# Task details
Your task is to copy the stretch of lines in the records below that begins with the line containing "kraftvolle und coole" and ends with the line containing "Um Anmeldung per Mail wird gebeten.", exactly as written, with nothing added.

# Provided records
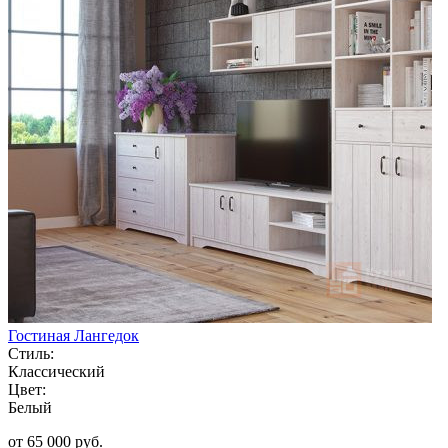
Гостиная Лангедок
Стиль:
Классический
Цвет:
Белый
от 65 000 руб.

--

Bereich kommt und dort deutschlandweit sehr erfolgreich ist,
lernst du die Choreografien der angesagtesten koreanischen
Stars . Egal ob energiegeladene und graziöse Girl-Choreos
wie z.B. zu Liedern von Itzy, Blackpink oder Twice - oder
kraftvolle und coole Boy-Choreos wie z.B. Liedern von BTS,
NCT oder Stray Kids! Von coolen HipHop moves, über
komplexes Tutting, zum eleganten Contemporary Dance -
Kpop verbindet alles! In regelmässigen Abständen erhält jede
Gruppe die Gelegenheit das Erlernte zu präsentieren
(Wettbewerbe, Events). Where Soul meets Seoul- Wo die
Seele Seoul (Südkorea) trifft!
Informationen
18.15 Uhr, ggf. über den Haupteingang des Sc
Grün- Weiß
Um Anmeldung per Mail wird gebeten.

==

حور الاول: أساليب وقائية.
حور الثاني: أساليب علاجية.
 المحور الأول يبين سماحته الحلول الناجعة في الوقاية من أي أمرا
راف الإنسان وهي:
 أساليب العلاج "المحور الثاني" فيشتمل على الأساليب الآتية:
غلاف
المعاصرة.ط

# Exercise response
kraftvolle und coole Boy-Choreos wie z.B. Liedern von BTS,
NCT oder Stray Kids! Von coolen HipHop moves, über
komplexes Tutting, zum eleganten Contemporary Dance -
Kpop verbindet alles! In regelmässigen Abständen erhält jede
Gruppe die Gelegenheit das Erlernte zu präsentieren
(Wettbewerbe, Events). Where Soul meets Seoul- Wo die
Seele Seoul (Südkorea) trifft!
Informationen
18.15 Uhr, ggf. über den Haupteingang des Sc
Grün- Weiß
Um Anmeldung per Mail wird gebeten.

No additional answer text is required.